Earlier this month, board members voted 4 to 0 to pursue the legal challenge, saying they believed the mandate “compounds the harm to California’s children previously caused by prior school closures and unwarranted masking requirements.”
Public health experts have said masks help decrease the spread of the coronavirus, but some parents have challenged masking in schools, saying it can have negative emotional effects on students and create a barrier for them to connect with their peers. The board does not have the authority to impose regulations over districts in the county.

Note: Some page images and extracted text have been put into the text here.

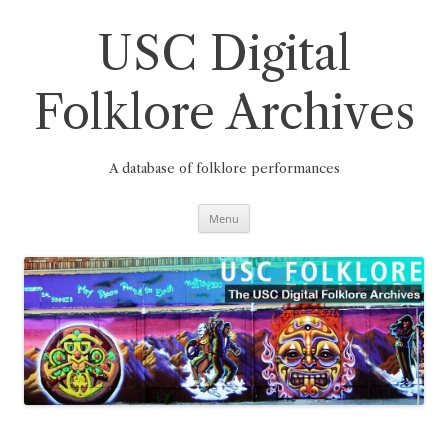
Skip
to
content
USC Digital
Folklore Archives
A database of folklore performances
Menu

“The Supreme Court rejecting this effort to stand in the way further reaffirms the state’s strategy” of relying on safety measures like universal masking to keep students safe at schools, said Alex Stack, the deputy communications director for Newsom’s office.
“We are committed to working with school districts, other local governments, and other state officials to ensure schools implement this requirement to keep children and staff safe,” Stack said.
Robert H. Tyler, an attorney representing the Board of Education, said in a statement that while it is “always a long shot” to ask the state Supreme Court to take on a case, they believe Newsom’s masking mandate is “hypocritical and appears politically motivated.” Tyler said they will decide soon whether to continue a legal challenge to the mandate.
“It goes to show that once a politician gains this kind of authority, it’s going to take a significant effort to pry the emergency authority out of his grip,” Tyler said. “However, the court’s denial does not deter us from moving forward in the lower courts and we will decide our next step over the next couple days.”
The board petitioned the court along with an anti-vaccine activist group, the Children’s Health Defense. Previously, the board unsuccessfully sued Newsom to reopen schools for in-person learning.